In order to perform a manual regression analysis, you will use a custom data set. To demonstrate the use of this feature, we will fill a new data set with fixed values. Normally, you would use Tokens, representing some statistic from your analysis. Defining regressions manually is simplified in FCS Express 5 with the addition of Scatter with Regression plots. We highly recommend you visit the Scatter with Regression plots chapter before proceeding with a manual fit.
In Figure 11.49, we have inserted a 2-column, 4-row custom data set (which we named Linear Regression Data), re-named the columns X and Y, and inserted some values in the cells.
Figure 11.47 Custom Data for Regression Analysis
With this data, a linear regression should yield a slope of 10 and a Y-intercept of 1.
Regression analysis is performed using Custom Tokens.
1. | First, create a new custom token and name it Linear Regression. |
If you right-click in the formula area of the Custom Token window and choose Insert Function, you will find a list of available regressions, each beginning with the word Perform (Figure 11.50).
Figure 11.48 Regression Functions
2. | Start a formula with an equals sign (=), right-click to bring up the pop-up menu, and choose Insert Function→PerformLinearFit([xValues, [yValues], [SDvalues], [fixedParameters]) (Figure 11.51). |
Figure 11.49 Linear Regression Formula
3. | In the formula, highlight xValues, right-click to bring up the pop-up menu, and choose (Figure 11.52). |
Figure 11.50 Inserting a Token into a Linear Regression Formula
An Insert a Token dialog will appear that contains a Data Parameter token (Figure 11.53).
Figure 11.51 Data Parameter Token
4. | Select the Data Parameter token and click Insert. |
5. | In the Create Data Parameter dialog which appears, choose the Custom Data radio button as a Data Source, and select Linear Regression Data (Figure 11.54). |
Figure 11.52 Create Data Parameter -- Data Source
6. | Then, go to the Parameter page and from the Parameter drop-down list, choose the data in column X (Figure 11.55). Leave Macro for the Output As drop-down selection. Choosing Data Values converts all of the data to string values which is not efficient when there is a large amount of data. |
Figure 11.53 Create Data Parameter -- Parameter Page
7. | Repeat steps 3-6 using yValues in the formula and choosing Parameter Y. |
8. | Highlight SDvalues and press the Del key (leaving the area between the brackets blank. Do the same for fixedParameters (Figure 11.56). |
Figure 11.54 Completed Linear Regression Formula
If the measurement in your Y column was made from multiple data points and you know the standard deviation of each of the data points, you can enter a list of comma-delimited values in the SDvalues parameter of the linear regression formula. The model will weigh the points with the lower standard deviation more strongly than the points with higher SD values.

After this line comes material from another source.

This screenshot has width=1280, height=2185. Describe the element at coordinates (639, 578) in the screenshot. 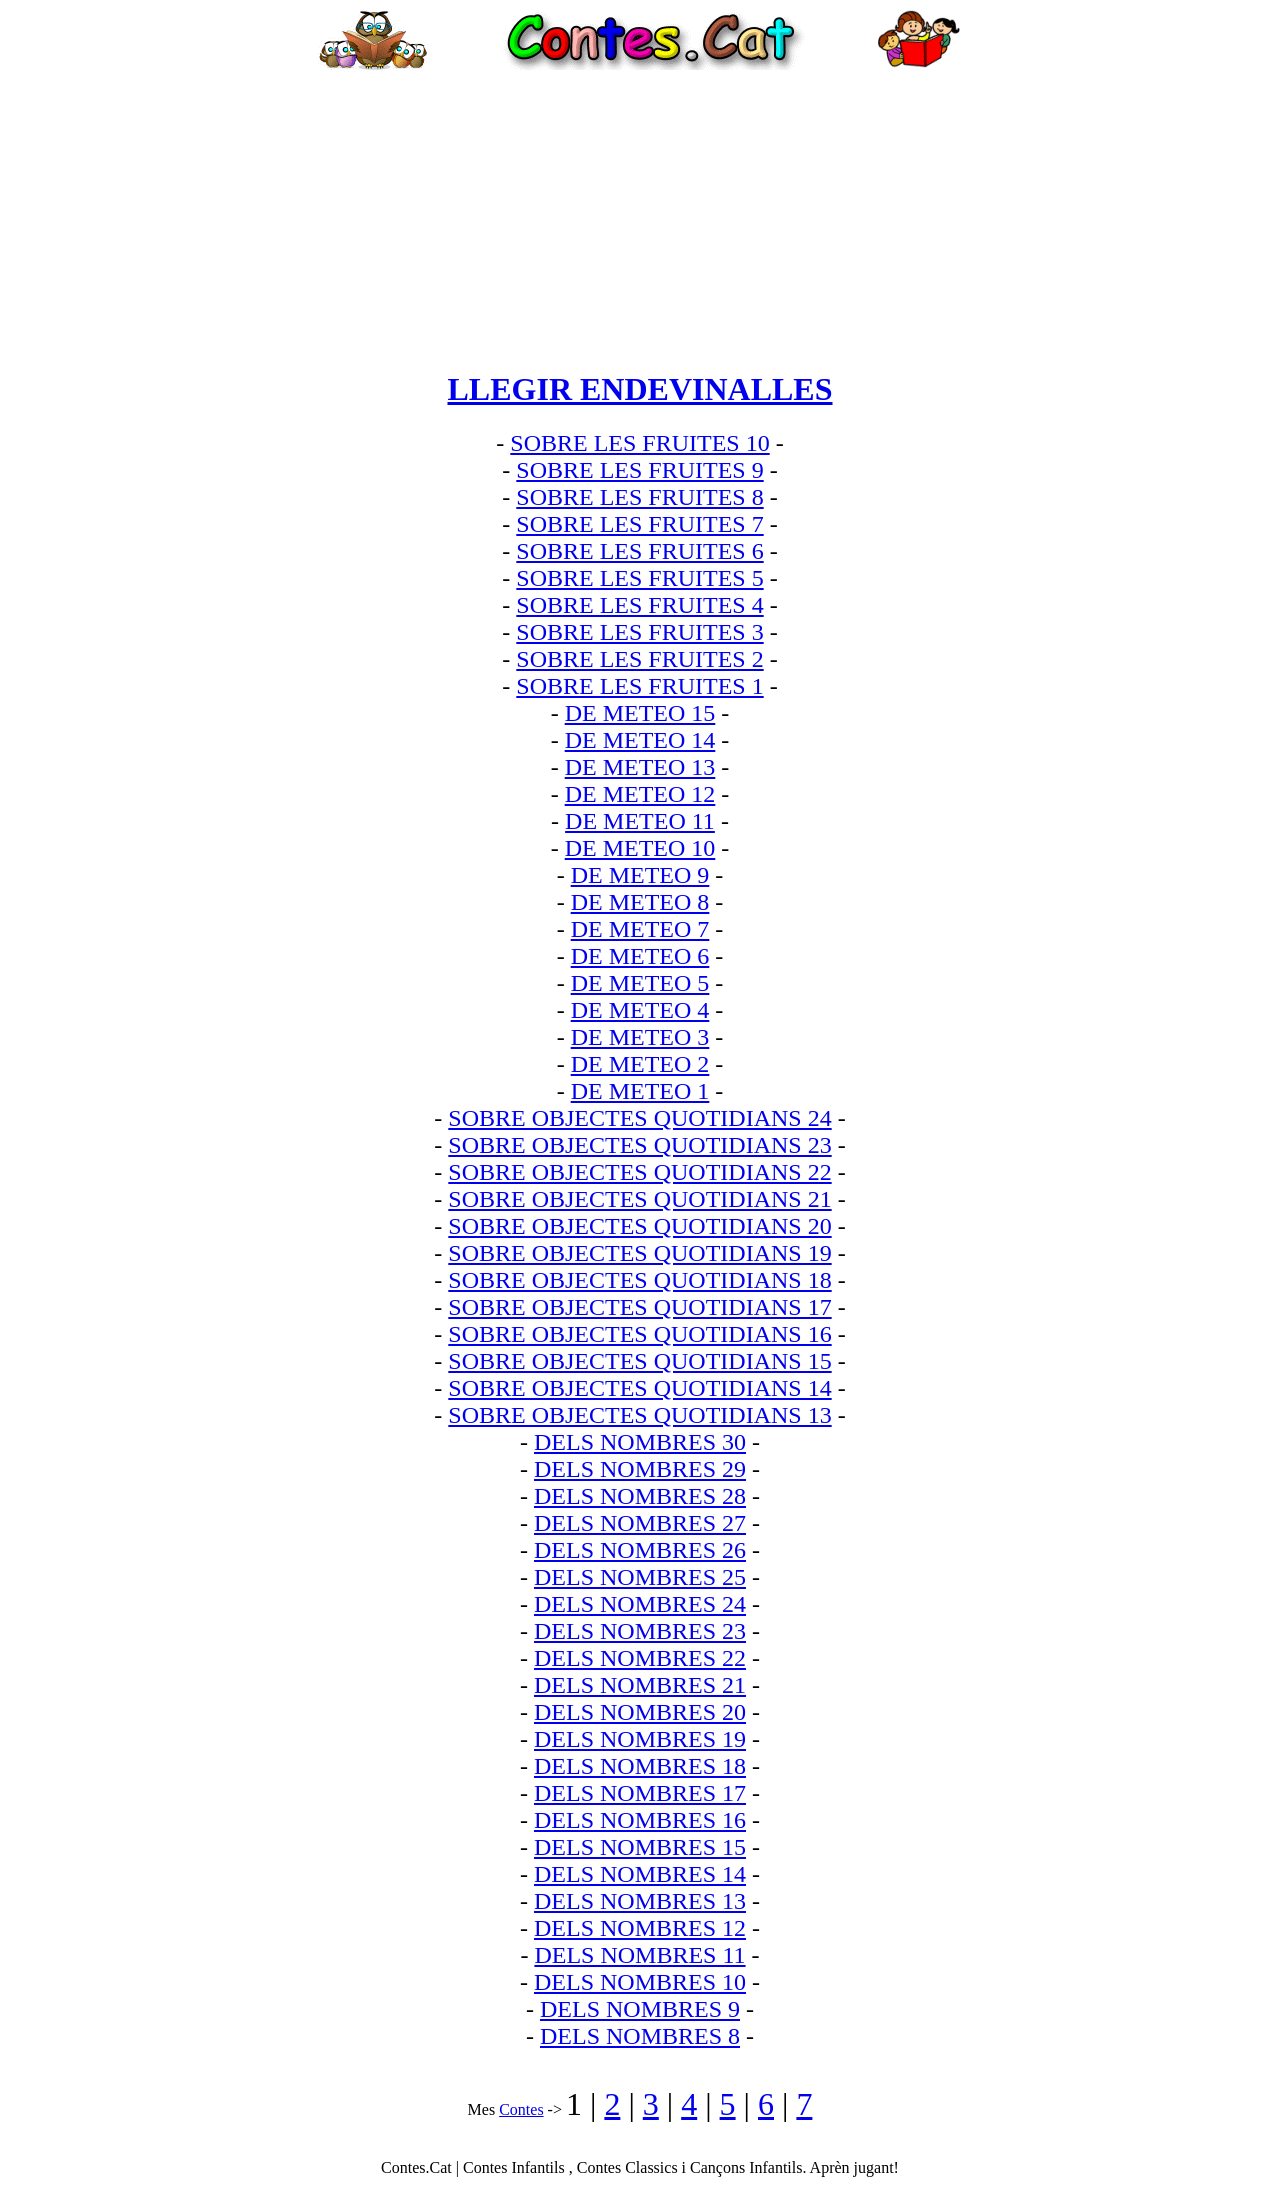

I see `SOBRE LES FRUITES 5` at that location.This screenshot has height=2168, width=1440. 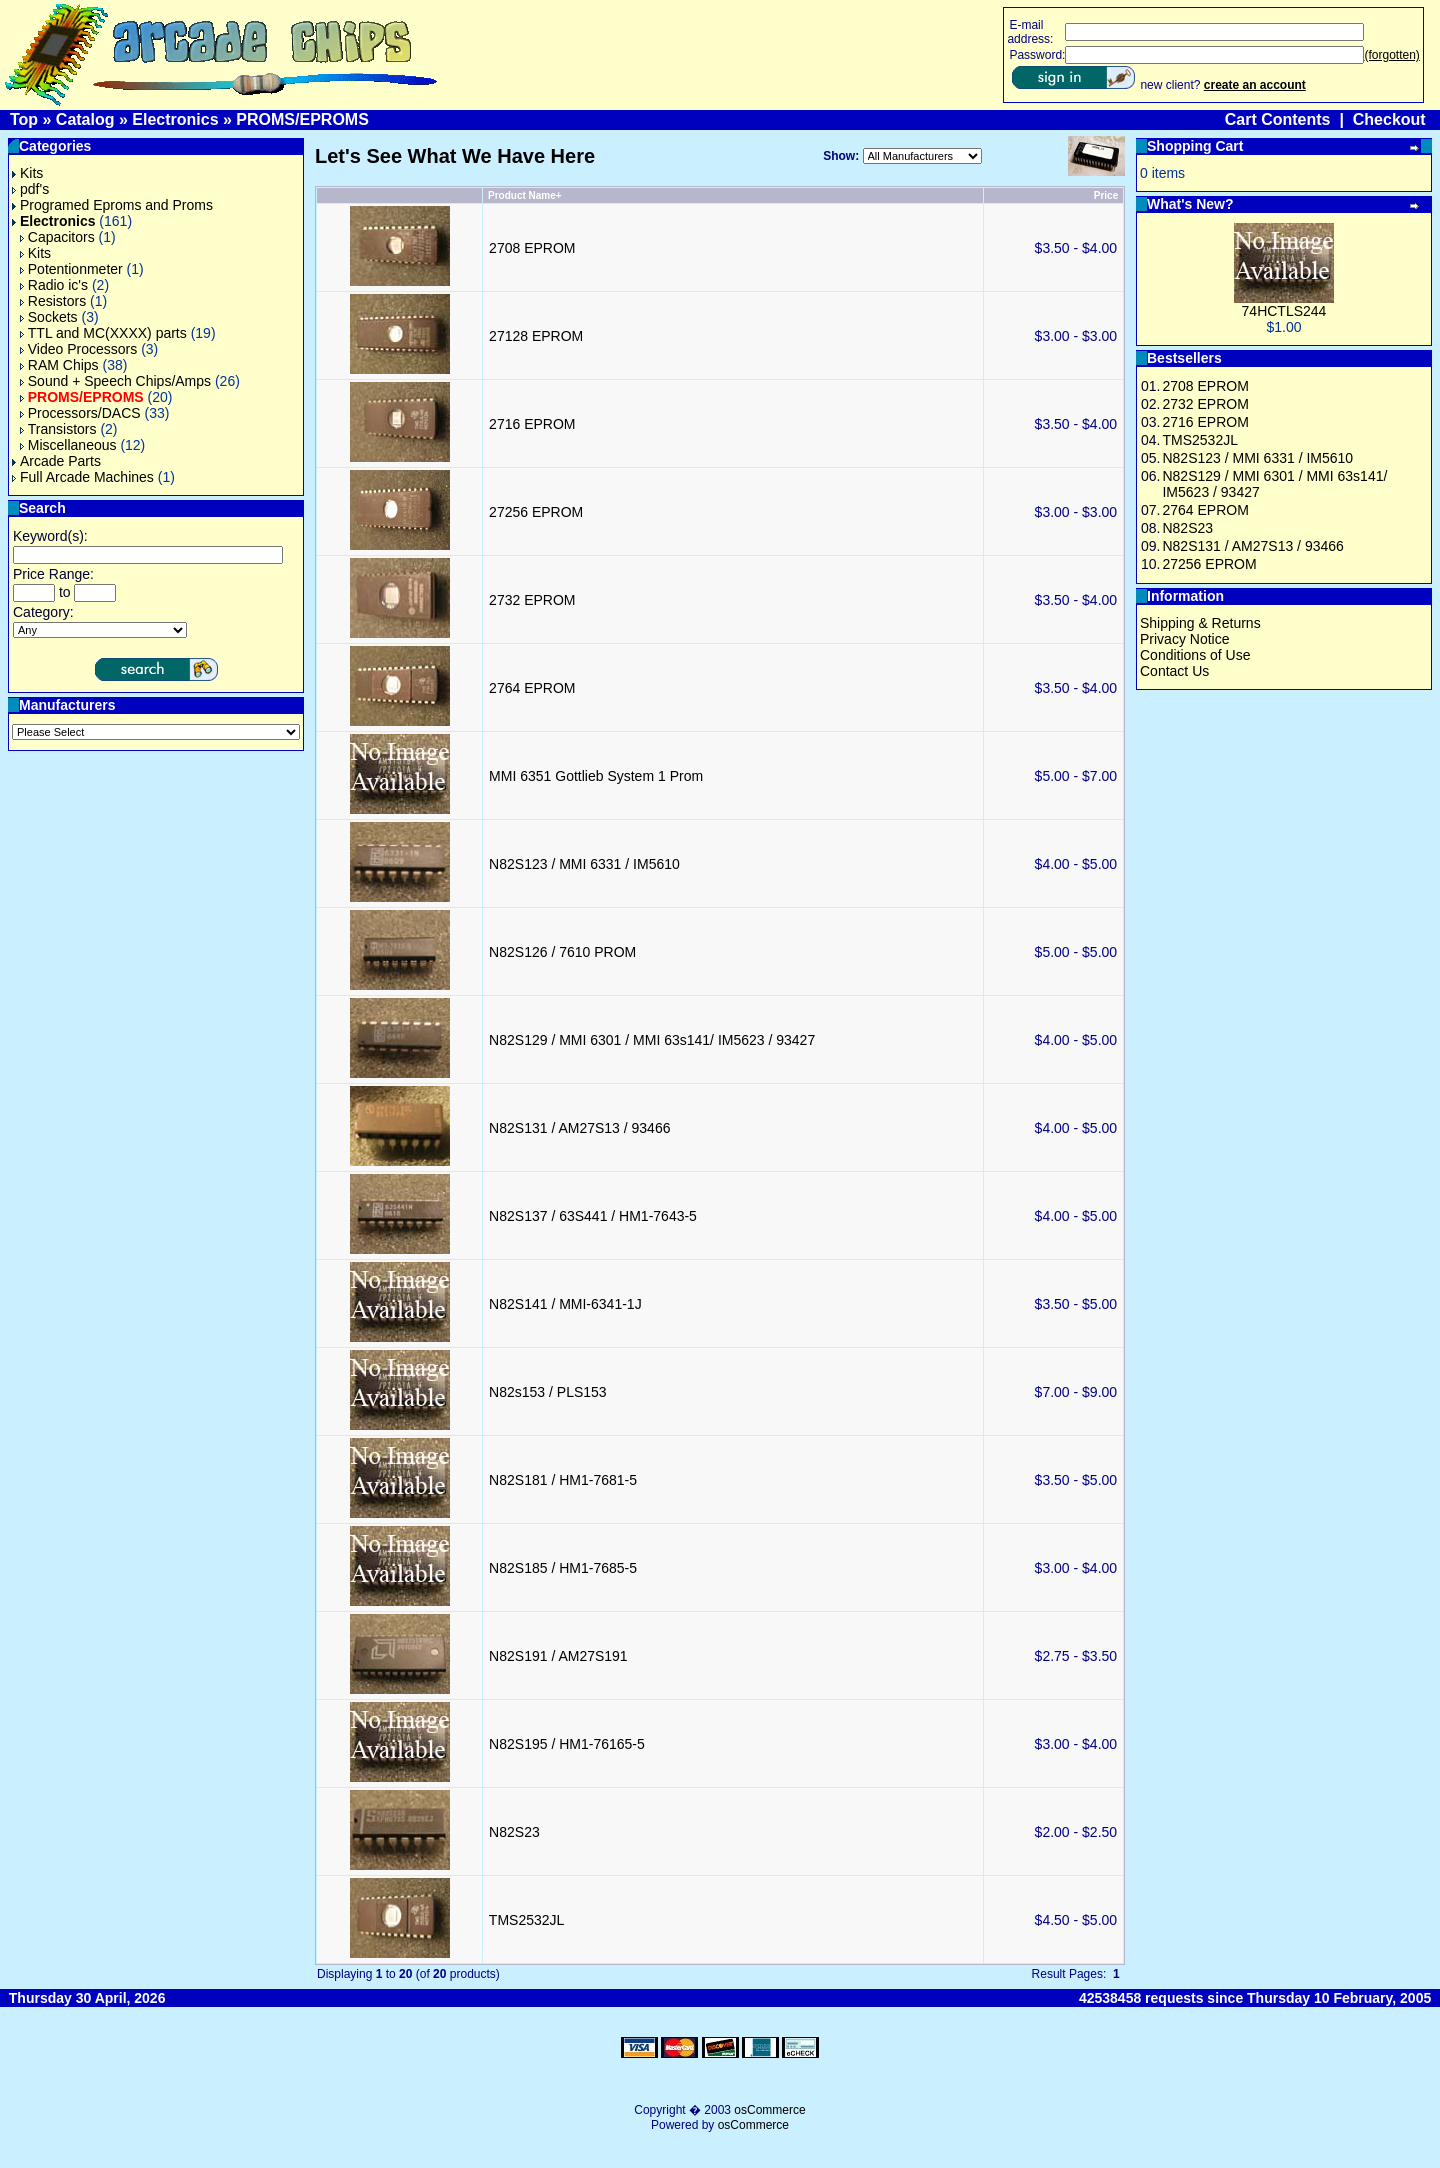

The fixed Parameters for a linear regression are m (slope) and b (Y-intercept). By leaving the parameter blank, the model will fit both of them. If you wanted to force a Y-intercept of 0, for example, you could enter b=0 in fixedParameters, and the model will fix that parameter, rather than letting it float.
9. | Convert both Data Parameter values in the formula to display a numeric result type (they will be highlighted in blue instead of pink). |
10. | Insert a Text Box onto your layout. |
11. | Drag the custom token Linear Regression into the text box. The m, b, and r2 (r-squared) values will be displayed (Figure 11.57). |
Figure 11.55 Linear Regression Token inserted into a Text Box
The result is a comma-delimited list of every parameter that the linear regression fit.
If you want to display just the slope of the linear regression in a text box, you create a new custom token, and:
12. | Use the function ExtractLinearResults([modelParameters], "m" | "b" | "r2") (Figure 11.58) as in step 2. |
13. | Then, select modelParameters and insert the Linear Regression token, as in step 4. |
14. | Delete the "b" and "r2" parameters. |
15. | Create a text box and insert the text: "The slope is: ". |
16. | Drag the Slope token into the text box (Figure 11 below). |
Figure 11.56 Slope Parameter of Linear Regression Analysis Inserted into a Text Box as a Token
In summary, it is a two-step process. You make one custom token for the fit, and a second custom token for the parameter that you want to use from that fit.